LDA Topic Modeling

Eric Fan 
9/26/2021

# Prepare libraries

In [None]:
! pip install pandas --upgrade
! pip install NumPy --upgrade
! pip install pyLDAvis --upgrade
! pip install gensim --upgrade
! pip install spacy --upgrade
! python -m spacy download en_core_web_sm

In [151]:
import csv
import pprint
from gensim import corpora
from gensim import utils
from gensim.parsing.preprocessing import remove_stopwords, preprocess_string
from gensim import models
from gensim.models.coherencemodel import CoherenceModel
# from gensim.parsing.porter import PorterStemmer
import spacy
import pyLDAvis.gensim_models 
import pickle 
import pyLDAvis
import random
import sys

# Part 1: AP Stories

## Load documents

In [152]:
## import documents ##
documents = {}

with open('/content/ap.csv', mode='r') as inp:
    reader = csv.reader(inp)
    documents = {rows[0]:rows[1] for rows in reader}

ap_documents_list = list(documents.values())

## Pre-processing

In [201]:
# lemmatize using spacy
nlp = spacy.load('en_core_web_sm', disable=['parser', 'ner'])
ap_documents_list_lammatized = [ " ".join([token.lemma_ for token in nlp(doc)]) for doc in ap_documents_list]

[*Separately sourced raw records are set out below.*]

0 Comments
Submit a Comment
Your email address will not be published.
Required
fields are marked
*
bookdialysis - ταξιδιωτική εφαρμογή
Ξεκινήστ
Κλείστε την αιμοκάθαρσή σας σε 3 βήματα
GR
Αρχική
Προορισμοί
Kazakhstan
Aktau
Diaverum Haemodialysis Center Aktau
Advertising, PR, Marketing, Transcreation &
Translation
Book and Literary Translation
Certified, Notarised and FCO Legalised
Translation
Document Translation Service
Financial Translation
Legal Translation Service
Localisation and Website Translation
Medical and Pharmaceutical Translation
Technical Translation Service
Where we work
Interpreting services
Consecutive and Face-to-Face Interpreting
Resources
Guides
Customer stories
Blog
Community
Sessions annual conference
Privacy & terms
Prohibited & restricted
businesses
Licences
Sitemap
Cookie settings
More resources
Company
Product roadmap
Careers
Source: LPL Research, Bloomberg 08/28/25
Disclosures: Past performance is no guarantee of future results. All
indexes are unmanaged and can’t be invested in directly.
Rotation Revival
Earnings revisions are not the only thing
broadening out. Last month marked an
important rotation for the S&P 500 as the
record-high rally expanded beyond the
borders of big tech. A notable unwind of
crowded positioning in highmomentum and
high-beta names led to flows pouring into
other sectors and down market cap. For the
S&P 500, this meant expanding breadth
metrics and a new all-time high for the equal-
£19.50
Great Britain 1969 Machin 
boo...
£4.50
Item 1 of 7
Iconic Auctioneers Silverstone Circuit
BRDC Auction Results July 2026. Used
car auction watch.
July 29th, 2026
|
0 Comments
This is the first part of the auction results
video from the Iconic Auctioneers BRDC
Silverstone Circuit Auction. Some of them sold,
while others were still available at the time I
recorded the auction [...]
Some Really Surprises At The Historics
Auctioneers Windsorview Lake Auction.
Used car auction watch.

# printing out first story as example
print(ap_documents_list_lammatized[0])

a 16 - year - old student at a private Baptist school who allegedly kill one teacher and wound another before fire into a fill classroom apparently ` ` just snap , '' the school 's pastor say . ` ` I do n't know how it could have happen , '' say George Sweet , pastor of Atlantic Shores Baptist Church . ` ` this be a good , christian school . we pride ourselves on discipline . our kid be good kid . '' the Atlantic Shores Christian School sophomore be arrest and charge with first - degree murder , attempt murder , malicious assault and related felony charge for the Friday morning shooting . Police would not release the boy 's name because he be a juvenile , but neighbor and relative identify he as Nicholas Elliott . Police say the student be tackle by a teacher and other student when his semiautomatic pistol jam as he fire on the classroom as the student cower on the floor cry ` ` Jesus save we ! God save we ! '' friend and family say the boy apparently be trouble by his grandmother 's d

In [203]:
# tokenize and remove stop words
ap_words = [utils.simple_preprocess(item) for item in ap_documents_list_lammatized]
ap_wordsToRemove = ['pron', '']
ap_words = [[remove_stopwords(word) for word in lst if remove_stopwords(word) not in ap_wordsToRemove] for lst in ap_words]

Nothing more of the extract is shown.